Observadores eleitorais e analistas políticos afirmam que, apesar dos esforços para melhorar o sistema eleitoral, condições da disputa podem degringolar para cenários de caos e violência.

Faltam mais de 24 horas para que as urnas comecem a fechar nas eleições americanas de 2024, mas já há uma expectativa de que o processo de contagem de votos que se seguirá seja lento e tumultuado. Ou seja, a apuração do resultado deve se arrastar por alguns dias.

É o que afirmam à BBC News Brasil observadores eleitorais que se dedicaram nas últimas semanas a avaliar e reforçar a integridade e segurança do sistema e que passarão os próximos dias fiscalizando o trabalho dos oficiais eleitorais.

Uma série de fatores explica o pouco otimismo destes profissionais em ver um processo eleitoral ordeiro e tranquilo: a falta de regras e padrões eleitorais nacionais, lentidão na apuração em Estados-chave, possível comportamento antidemocrático dos próprios candidatos, a chance de haver correntes de desinformação, e a possibilidade razoável de judicialização da disputa.

Além, é claro, do histórico de descrédito eleitoral de 2020, quando quase metade do país se convenceu de que as eleições tinham sido fraudadas, graças às infundadas declarações do então presidente Donald Trump e de seus aliados, derrotados naquele pleito.

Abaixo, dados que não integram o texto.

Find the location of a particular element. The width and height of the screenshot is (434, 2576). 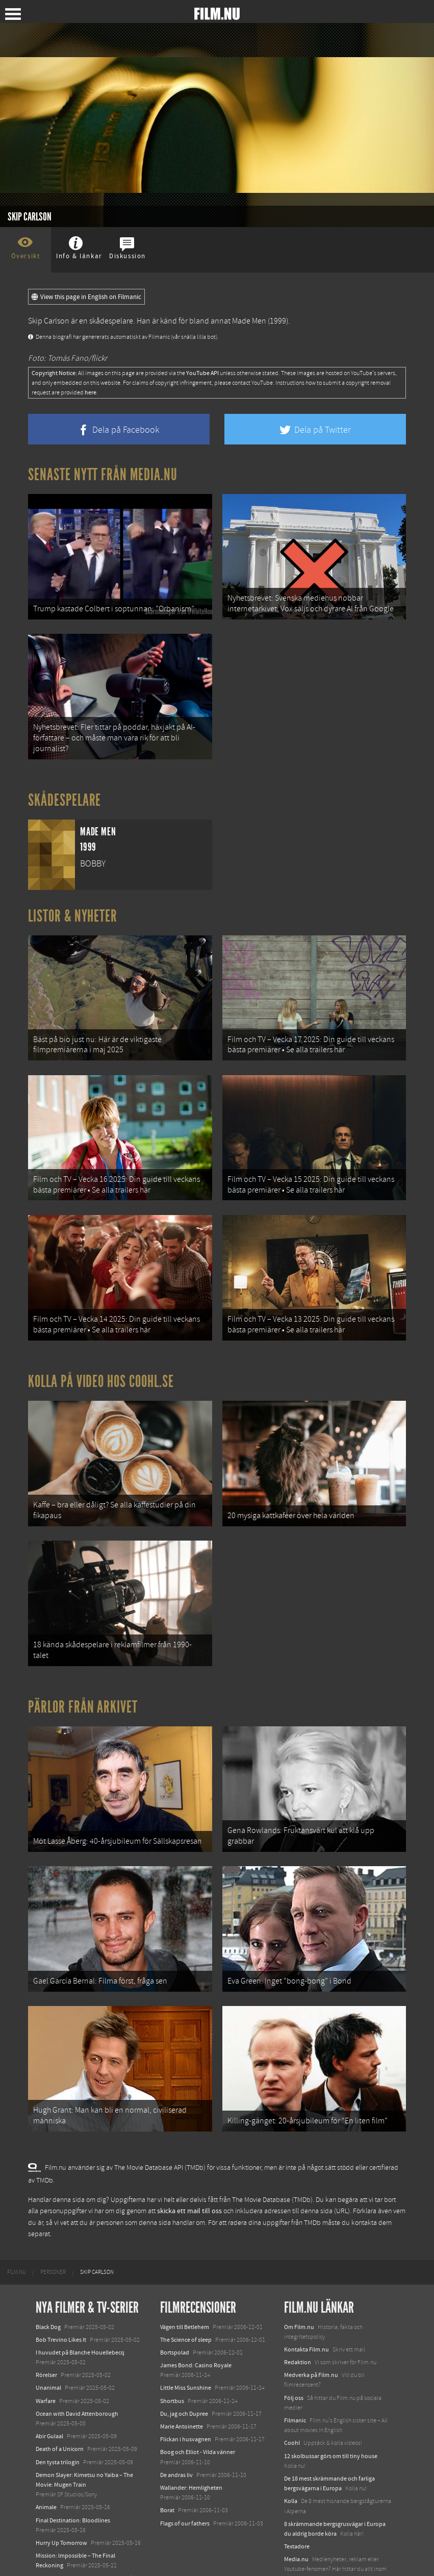 Black Dog is located at coordinates (48, 2283). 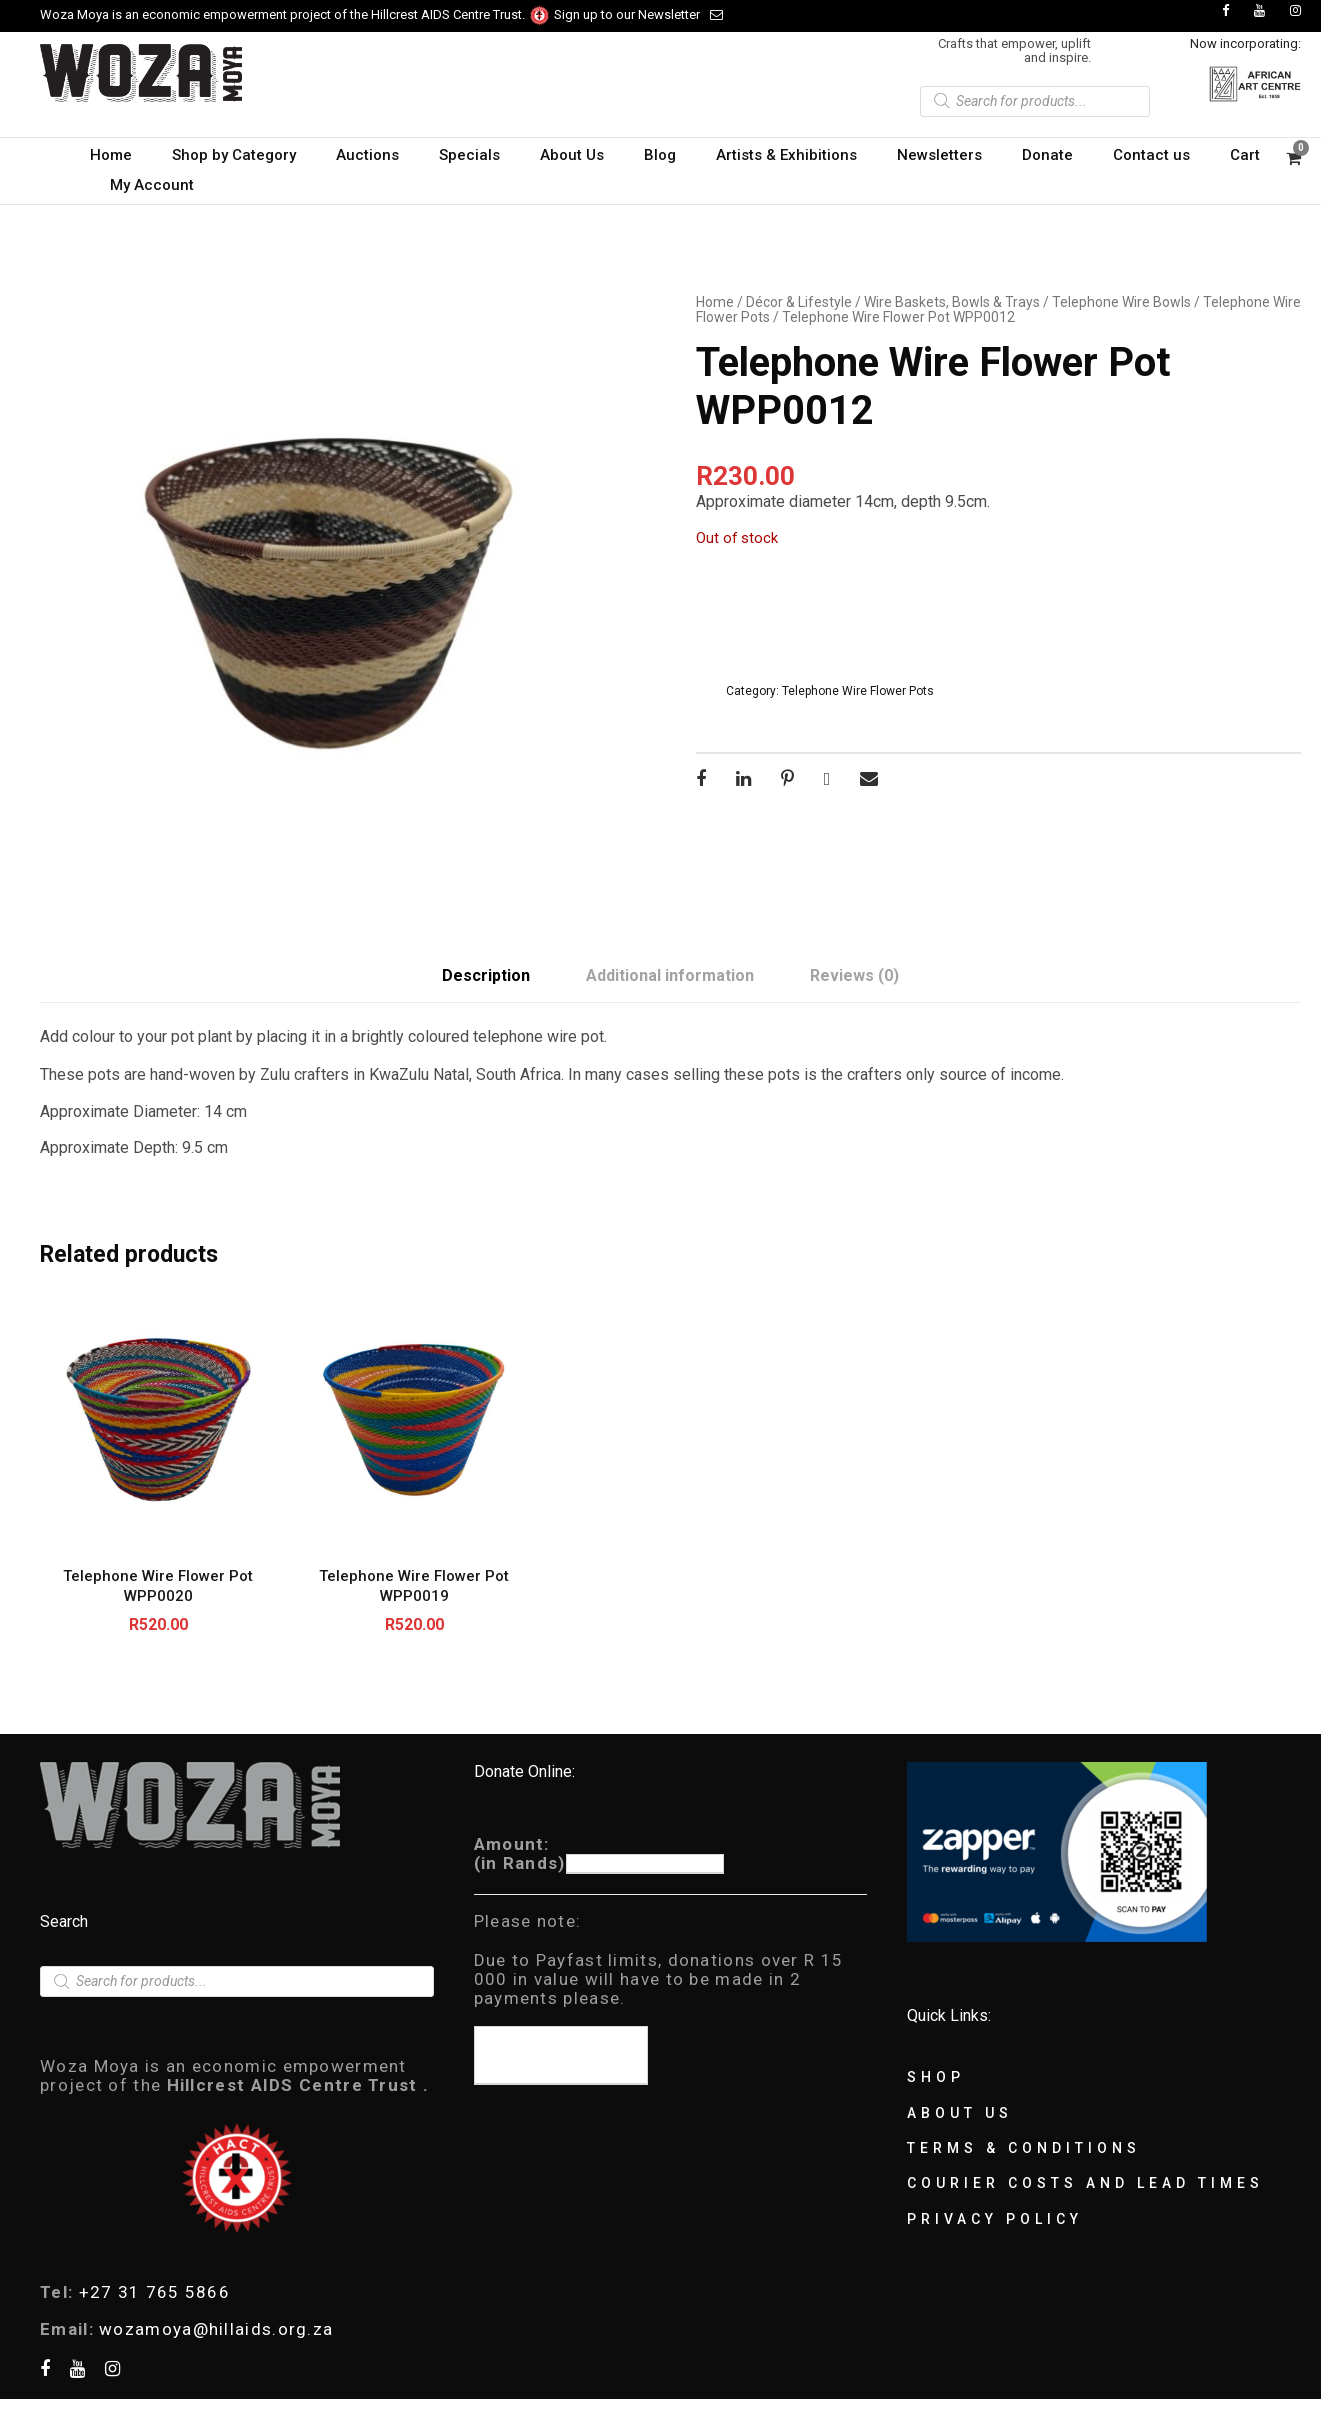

O processo desaguou numa inédita invasão de apoiadores de Trump ao Capitólio no momento em que o Congresso certificava a vitória do democrata Joe Biden, em 6 de janeiro de 2021. Até por isso, há um clima de tensão e ansiedade em relação aos dias que sucedem o pleito, marcado para 5 de novembro.

Federalismo

Alguns dos problemas devem acontecer por características próprias à corrida eleitoral nos EUA. A eleição presidencial é indireta, via Colégio Eleitoral. Cada Estado tem um número de delegados eleitorais – semelhante ao número de congressistas que possuem.

Há, no total, 538 delegados e vence o candidato que conquistar 270 deles. Na maior parte dos Estados, quem vencer no voto popular leva todos os delegados que o Estado possui – Maine e Nebraska são exceções à essa regra.

Cada Estado conduz a votação e a apuração segundo suas próprias regras, em mais uma expressão do federalismo que define o país.

“Mas o que era historicamente uma força tem se mostrado a grande debilidade do sistema, a falta de uma autoridade central, pra racionalizar o processo”, afirmou um dos observadores eleitorais em campo nos EUA que conversou com a BBC News Brasil sob anonimato por não ter autorização de sua organização para comentar fora dos relatórios técnicos.

Ainda segundo esse profissional, que atua em eleições tanto na América do Norte quanto na América Latina, o que se vê nos EUA é uma discrepância muito grande entre procedimentos e padrões de conduta no processo eleitoral.

“Enquanto a Califórnia segue um padrão ouro, com enorme garantia de participação dos eleitores, e facilidades para que o voto seja concretizado com tranquilidade e conforto, a Carolina do Norte é o oposto, forçando seus eleitores a enfrentarem enormes filas pra votar e lembrando o que se vê de menos avançado em países latinos”, exemplifica o profissional.

Recontagem

São sete os Estados-pêndulos, aqueles que oscilam entre candidatos republicanos e democratas, nos quais a disputa se concentra em 2024. As pesquisas eleitorais sugerem um cenário extremamente acirrado entre a democrata Kamala Harris e o republicano Donald Trump pela Casa Branca.

Há meses, com algumas oscilações numéricas para um lado ou o outro, as sondagens têm mostrado ambos em virtual empate técnico. E isso deve também complicar a apuração.

“A contagem de votos pode levar de alguns dias a algumas semanas. Vai depender se teremos disputas muito apertadas em mais de um Estado. Quanto mais Estados com margens estreitas de vitória, mais deve demorar”, afirmou à BBC News Brasil David Carroll, diretor do Programa de Democracia do Carter Center, que trabalha diretamente nas eleições americanas.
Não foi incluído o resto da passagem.